Общее шли превращается далее в общее вела, подлежащим к которому является некая безличная рука ландшафта, так что субъектная самостоятельность обоих дополнительно понижается — в согласии с пастернаковским принципом растворения субъектного агенса в мировом пейзаже.[16] Связаны два персонажа и фонетически: слово автор полностью вкладывается в слово мартовская. В результате, они срастаются в образную пару, эмблематизирующую мастер-троп всего стихотворения — идею единства физической ходьбы, хода времени и творческого процесса.
VII строфа открывается анафорическим повтором строки VI, 1, и та же пара ускоряет свое движение (шли шибко), к которому теперь добавляется обостренное восприятие (вглядываясь). Направляется же их внимание на очередную ипостась приближающегося, имеющего наступить, обещающего встречу, но пока лишь мелькающего и скрывающегося утра. При этом всячески акцентируются его пограничность между ожиданием и осуществлением (в модусе как бы взаправду) и фантастичность (статус призрака).
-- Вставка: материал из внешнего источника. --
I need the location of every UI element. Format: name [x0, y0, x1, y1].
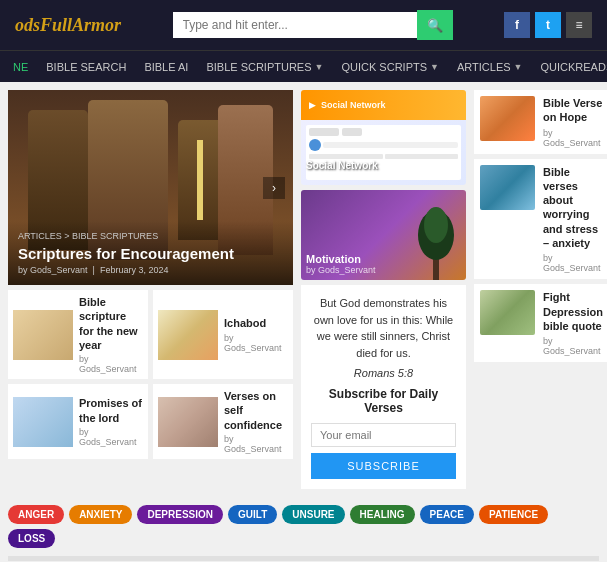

7. В VIII строфе происходит решающий прорыв: ходьба персонажей и ход времени достигают цели, и наступает рассвет, то есть давно предсказанное (произнесенное на лестнице) и с тех пор предвкушавшееся завтра. Неопределенно мелькавший призрак материализуется — является на зов предвестницы, причем делает это с огромной скоростью (неслось), доводя до максимума предыдущее пешеходное движение.
Мотив сбывающегося пророчества эффектно проецируется в формальный план текста: своей рифмовкой эта строфа вторит III строфе, как бы замыкая давно начавшийся цикл. Кстати, строфы III и VIII это третьи строфы соответственно от начала и конца текста, чем поддерживается их зеркальная перекличка.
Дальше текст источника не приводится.